Está demasiado alta esa ciudad de la cordillera supraandina.
Los cónsules y los embajadores extranjeros son elegidos entre los de mejor corazón, sometiéndolos a un examen previo. Allí no puede ir ningún extranjero desprevenido.
CUIDADO CON EL CORAZÓN
se lee en los avisos del camino.
Todos los indígenas tienen corazones fortalecidos, de formidable arboladura, de tenaz palpitación. "¡Quiero!, ¡quiero!, ¡quiero!", dice el corazón exaltándose.
En los silencios de las saletas se oyen los corazones, que no sólo hacen el tipi-tin tipi-tán corriente, sino que marcan el redoble tipi-tín rataplán.
Los débiles se apagan, se funden, se consumen, no pueden vivir.
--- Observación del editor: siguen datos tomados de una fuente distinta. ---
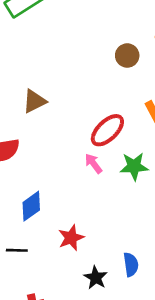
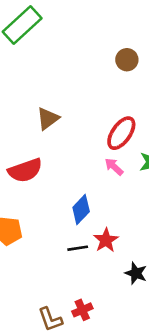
blue diamond: (31, 206) -> (81, 210), moved
black line: (17, 250) -> (78, 248), moved

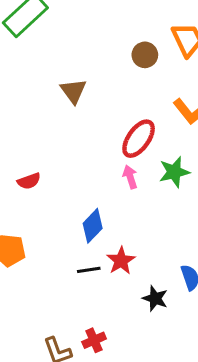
brown triangle: (48, 119) -> (73, 91), moved, turned -30
pink arrow: (114, 167) -> (130, 177), turned 30
red semicircle: (25, 170) -> (29, 181), size x0.6

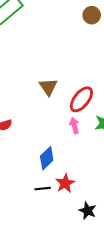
brown circle: (145, 55) -> (92, 15), moved
brown triangle: (73, 91) -> (48, 87), moved

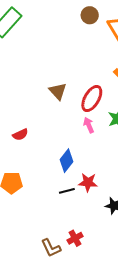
red star: (65, 183) -> (88, 182), turned -30

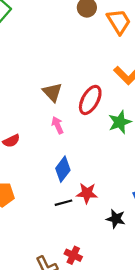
pink arrow: (89, 125) -> (57, 125), moved
red cross: (75, 238) -> (73, 255), turned -35

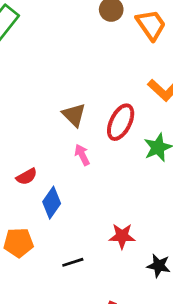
blue diamond: (63, 169) -> (52, 203), moved
black line: (64, 203) -> (73, 262), moved

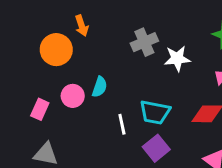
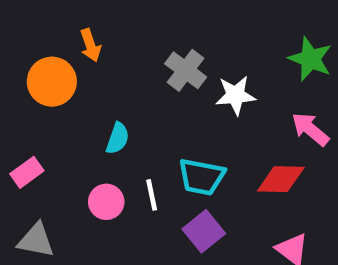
gray cross: (144, 42) -> (186, 70), turned -30
pink circle: (73, 96) -> (106, 202), moved
pink rectangle: (40, 109) -> (27, 172), turned 30

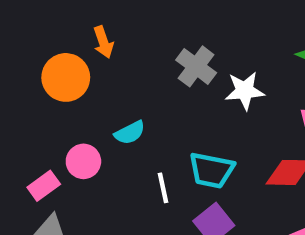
cyan semicircle: (118, 138) -> (130, 133), turned 44
pink rectangle: (27, 172) -> (44, 186), moved
pink circle: (106, 202) -> (83, 161), moved

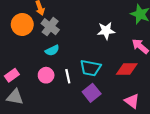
gray cross: (196, 66) -> (50, 27), moved
pink circle: (83, 161) -> (46, 75), moved

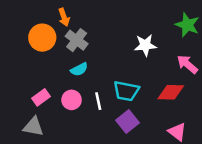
pink rectangle: (12, 75) -> (41, 97), moved

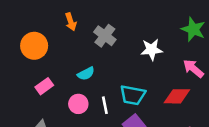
orange circle: (42, 38) -> (34, 46), moved
gray cross: (77, 40) -> (105, 36), moved
pink rectangle: (41, 97) -> (44, 86), moved

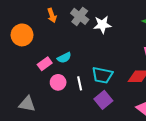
gray cross: (105, 36) -> (80, 16), moved
white star: (152, 50) -> (102, 25), moved
pink rectangle: (44, 86) -> (45, 64), moved

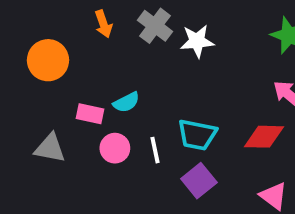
pink rectangle: (45, 64) -> (90, 114), turned 48
gray triangle: (27, 104) -> (50, 148), moved

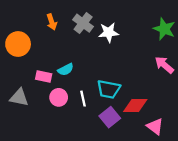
red diamond: (264, 137) -> (135, 106), moved

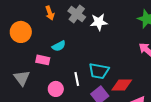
cyan semicircle: (66, 70) -> (59, 46), moved
gray triangle: (19, 97) -> (22, 78), turned 42
pink circle: (59, 97) -> (56, 89), moved

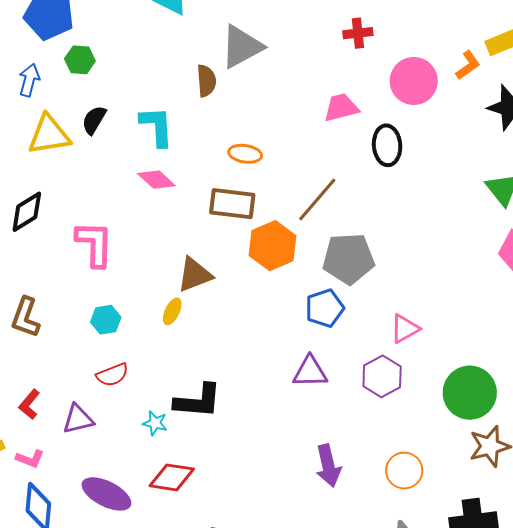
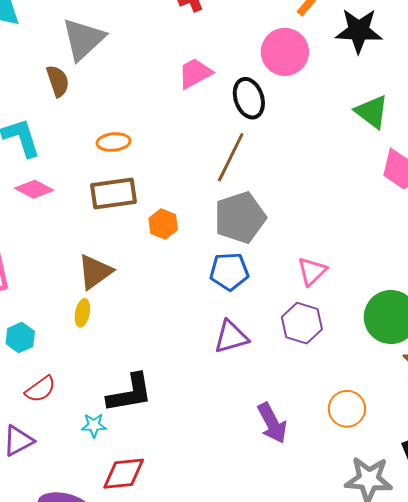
pink circle: (414, 81) -> (285, 52), moved
brown line: (317, 200) -> (231, 157), moved
orange hexagon: (273, 246) -> (163, 224), size x0.6
blue pentagon: (325, 308) -> (229, 272), turned 30

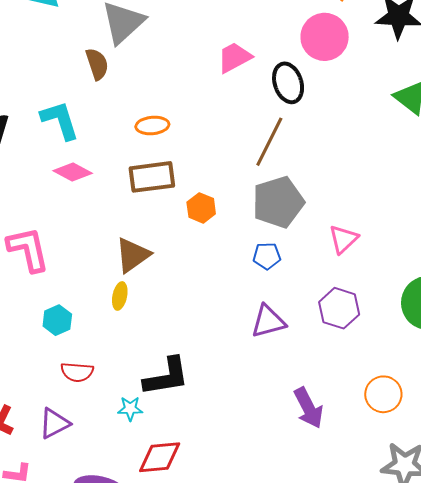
pink triangle: (312, 271) -> (343, 239), moved
blue pentagon: (229, 272) -> (267, 256), size x0.7
red semicircle: (40, 389) -> (77, 372), turned 40

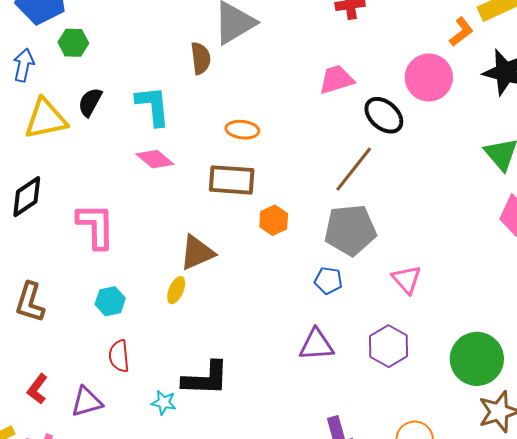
black ellipse: (288, 83) -> (384, 115), turned -42
pink triangle: (343, 239) -> (407, 279), turned -40
red semicircle: (77, 372) -> (119, 356), turned 68

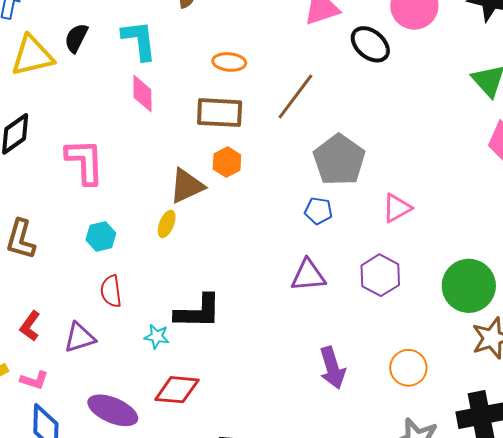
pink diamond: (155, 159) -> (142, 93), turned 51
brown line: (354, 169) -> (295, 96), moved
orange hexagon: (274, 220) -> (227, 162), moved
gray pentagon: (350, 230) -> (339, 160), turned -30
pink triangle: (407, 279) -> (397, 208), turned 44

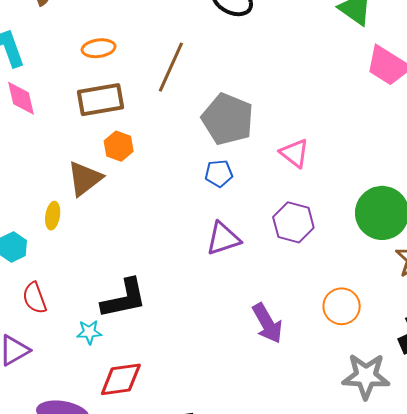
pink triangle: (397, 208) -> (294, 153), turned -40
yellow ellipse: (167, 224) -> (53, 216), moved

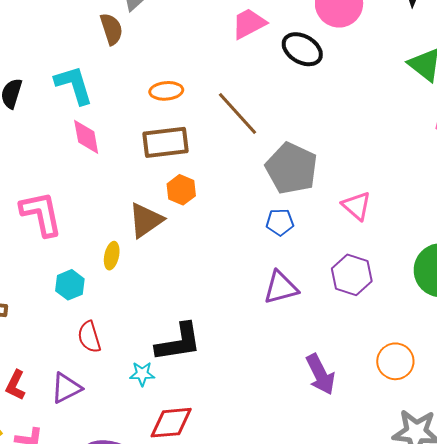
brown line: (171, 67) -> (238, 113), turned -69

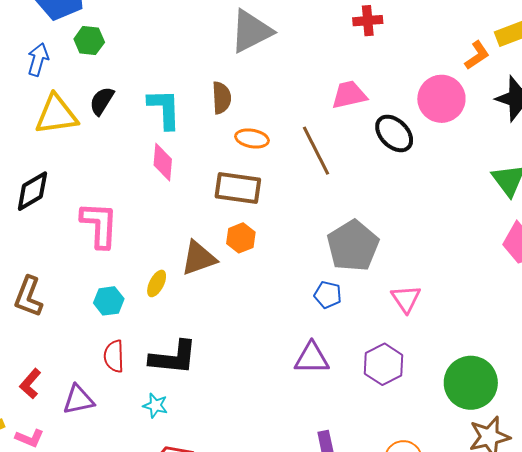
brown semicircle: (111, 29) -> (221, 98), moved
brown line: (238, 113) -> (316, 151), moved
black L-shape: (179, 342) -> (173, 358), moved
Sólo las grandes individualidades perduran en la ciudad altísima.
Tardan en morirse todos, y sólo fallecen súbitamente los que se defienden de la malsana curiosidad de bajar a ver el valle, de ver y mezclarse a las criaturas de corazón sencillo y débil, con dulzuras y suavidades inéditas para ellos. Su corazón se sale de su sitio, se estrella en su pecho, se queda fuera de su eje, y cuando los médicos les mueven para reconocerlos como se mueve un reloj, se oye que hay en su fondo una pieza suelta que suena a eso, a estar desprendida.